TG Daily:  AMD has been touting “Customer Centric” drum for some years now and there is no other way to view the possibility of PhysX running on AMD card than as a “Customer Centric“ feature. Is there a chance we will see such this feature for Radeon cards?

Cheng: We will happily work with and support all middleware tool providers. We announced collaboration with Havok since they are willing to operate as a middleware vendor and enable support for all platforms. If Nvidia wishes to place resources into enabling PhysX on AMD platforms, we would have no argument, provided they don’t artificially disadvantage our platforms in relation to theirs. We have attempted to initiate discussions with Nvidia on this matter, but so far they have been less than forthcoming.

Nvidia stated that the PhysX software stack is layered on top of Nvidia’s proprietary CUDA interface.  As you know, proprietary interfaces for hardware acceleration on the PC haven’t really been successful in the long term with developers (re: S3 Metal, 3dfx Glide, Cg). In these cases, the solutions they were trying to solve were superseded by collaborative industry wide interfaces, which is why we think it is far better for us to be putting our efforts into advancing open, industry standards such as OpenCL that will ultimately grow the ecosystem for Stream Computing. This is consistent with AMD’s Open Platform Strategy, and is a more Customer Centric approach in the long term.

We see a better option for developers in combining a middleware layer based on open industry standards, like OpenCL, that balances the computation between the CPU and GPU, with the possibility for best-of-breed third-party APIs, libraries and development tools that interface seamlessly with the middleware layer.
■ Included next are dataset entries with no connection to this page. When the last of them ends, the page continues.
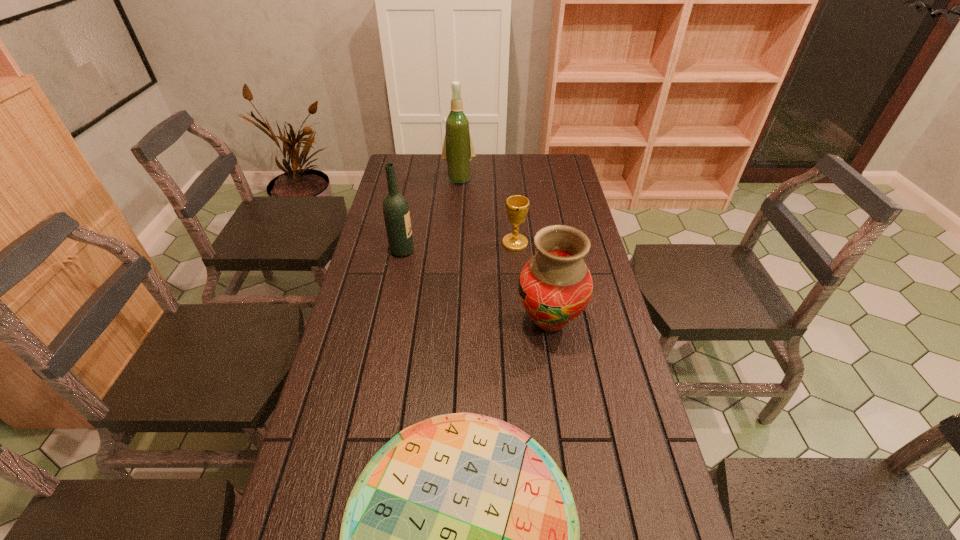 Where is `object situated at the far edge`? This screenshot has height=540, width=960. object situated at the far edge is located at coordinates (458, 151).

At what (x,y) coordinates should I click in order to perform the action: click on object at the left edge. Please return your answer as a coordinate pair (x, y). Looking at the image, I should click on (396, 213).

Where is `object present at the right edge`? This screenshot has width=960, height=540. object present at the right edge is located at coordinates (555, 286).

The image size is (960, 540). In the image, there is a desktop. In order to click on blank space at the far edge in this screenshot , I will do `click(487, 161)`.

Locate an element on the screen. This screenshot has width=960, height=540. free space at the left edge is located at coordinates (385, 233).

Locate an element on the screen. This screenshot has height=540, width=960. free region at the right edge of the desktop is located at coordinates (553, 216).

Locate an element on the screen. vacant region between the second shortest object and the shorter wine bottle is located at coordinates (459, 247).

Locate an element on the screen. unoccupied position between the right wine bottle and the shorter wine bottle is located at coordinates (431, 215).

Locate an element on the screen. The image size is (960, 540). vacant space that is in between the second shortest object and the left wine bottle is located at coordinates (459, 247).

I want to click on object that is the closest to the shorter wine bottle, so click(517, 206). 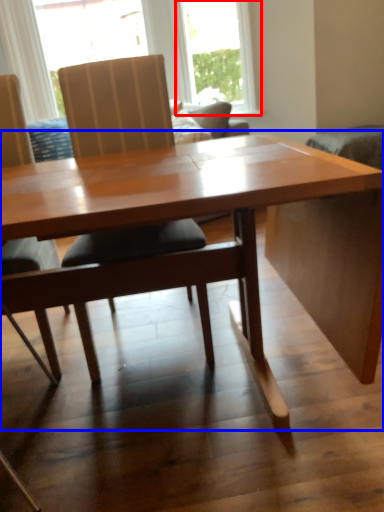 Question: Among these objects, which one is nearest to the camera, window (highlighted by a red box) or table (highlighted by a blue box)?

Choices:
 (A) window
 (B) table

Answer: (B) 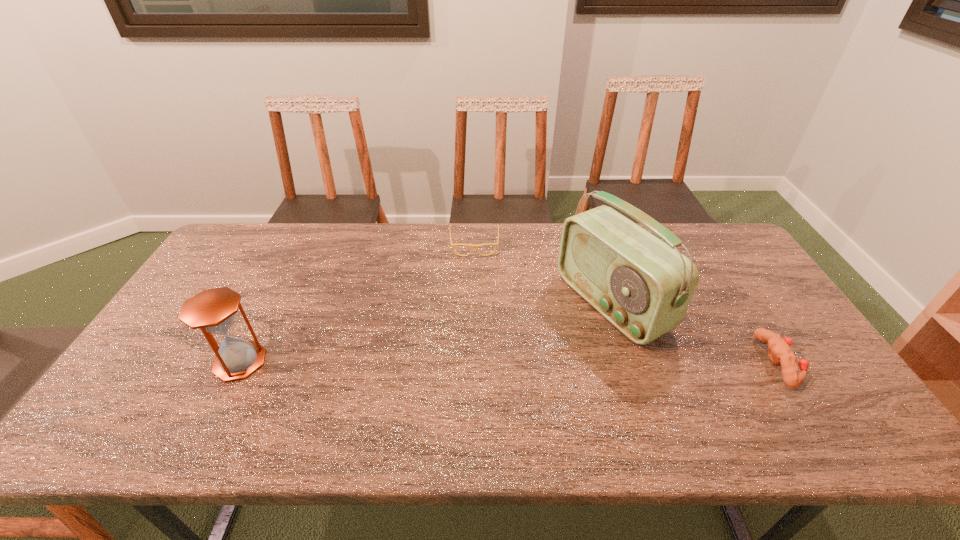 Identify the location of object that is positioned at the near right corner. Image resolution: width=960 pixels, height=540 pixels. pyautogui.click(x=779, y=351).

In the image, there is a desktop. Where is `free space at the far edge`? The image size is (960, 540). free space at the far edge is located at coordinates (362, 236).

You are a GUI agent. You are given a task and a screenshot of the screen. Output one action in this format:
    pyautogui.click(x=<x>, y=<y>)
    Task: Click on the vacant space at the left edge
    Image resolution: width=960 pixels, height=540 pixels.
    Given the screenshot: What is the action you would take?
    pyautogui.click(x=177, y=308)

Locate an element on the screen. The image size is (960, 540). vacant space at the right edge is located at coordinates (x=750, y=319).

Find the location of `free location at the far left corner`. free location at the far left corner is located at coordinates (245, 247).

Locate an element on the screen. The image size is (960, 540). vacant area at the far right corner of the desktop is located at coordinates (709, 232).

Locate an element on the screen. The width and height of the screenshot is (960, 540). empty space between the spectacles and the hourglass is located at coordinates click(x=357, y=303).

Identify the location of free spot between the third shortest object and the rightmost object. The height and width of the screenshot is (540, 960). (509, 362).

Identify the location of free spot between the second object from left to right and the tallest object. (543, 274).

Where is `vacant space that's between the puncher and the radio receiver`? This screenshot has height=540, width=960. vacant space that's between the puncher and the radio receiver is located at coordinates (695, 333).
This way the developer is freed from having to worry about where the physics executes, it will automatically execute on the best processor for the job.


TG Daily:  What are AMD's thoughts about GPU-accelerated physics?  

Cheng: There is a time and place for everything, including GPU-accelerated physics simulation.  The model that AMD is pursuing is a balanced platform approach and offloading to the GPU where it makes sense.  There are a few factors that we considered when we formed this strategy:

The primary technical challenge today for video games is rendering.  Rendering will remain the limitation for realism and gameplay for the foreseeable future.  It would be better to focus the GPUs on rendering to provide the best game play.  Also remember that when you create more objects or rigid bodies with physics simulation, it further taxes the rendering system.  There are scenarios where GPU physics simulation actually slows down gameplay and decreases the experience.

With the proliferation of quad-core CPUs from AMD and Intel, there is ample horsepower to run physics simulation on the CPU. Most games today can take advantage of two cores effectively, scaling to the third and fourth core yields diminishing performance. The game developers are realizing that there is available horsepower with the third and fourth cores for physics simulation.

Game developers will write code for the biggest installed base of hardware to ensure a big market for their games. The only certainty for the developers is that there will be a multi-core CPU in modern PCs.  To write a game that supports a proprietary GPU-based physics API would mean a vastly different code base for the game developer as well as relegating this type of game experience to a small percentage of the computers.  Clearly, this is not the desirable path for game developers and AMD.

Our strategy is to optimize our CPUs to run Havok’s API and libraries and then to investigate how we can improve gameplay with offloading certain forms of physics simulation to the GPU.  We have our theories and models, but we will not announce our product plans until we are ready to roll them out.